Further, I understand that the laws that protect privacy and the confidentiality of medical information also apply to telemedicine and I agree that PC may provide my confidential personal health information to other medical providers who may be located in other areas, including on rare occasions to providers outside the State, as necessary. I have the right to inspect and obtain copies of all information received and recorded during any telemedicine session, subject to the policies of the medical providers involved in my care.
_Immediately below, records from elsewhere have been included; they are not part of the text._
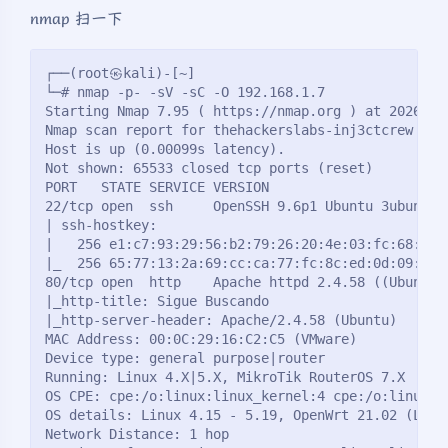
nmap 扫一下
┌──(root㉿kali)-[~]
└─# nmap -p- -sV -sC -O 192.168.1.7 
Starting Nmap 7.95 ( https://nmap.org ) at 2026-02
Nmap scan report for thehackerslabs-inj3ctcrew (19
Host is up (0.00099s latency).
Not shown: 65533 closed tcp ports (reset)
PORT   STATE SERVICE VERSION
22/tcp open  ssh     OpenSSH 9.6p1 Ubuntu 3ubuntu1
| ssh-hostkey: 
|   256 e1:c7:93:29:56:b2:79:26:20:4e:03:fc:68:9d:
|_  256 65:77:13:2a:69:cc:ca:77:fc:8c:ed:0d:09:38:
80/tcp open  http    Apache httpd 2.4.58 ((Ubuntu)
|_http-title: Sigue Buscando
|_http-server-header: Apache/2.4.58 (Ubuntu)
MAC Address: 00:0C:29:16:C2:C5 (VMware)
Device type: general purpose|router
Running: Linux 4.X|5.X, MikroTik RouterOS 7.X
OS CPE: cpe:/o:linux:linux_kernel:4 cpe:/o:linux:l
OS details: Linux 4.15 - 5.19, OpenWrt 21.02 (Linu
Network Distance: 1 hop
I may be charged a fee for copies of my records in accordance with applicable State rules.
I have read and understand the information above and all of my questions have been answered to my satisfaction.
All photos on the website/app are models and not actual patients unless expressed otherwise.
I consent to Sean Cole and PC providing services to me via telemedicine.
By checking the box, I understand and consent to the foregoing acknowledgements and disclosures.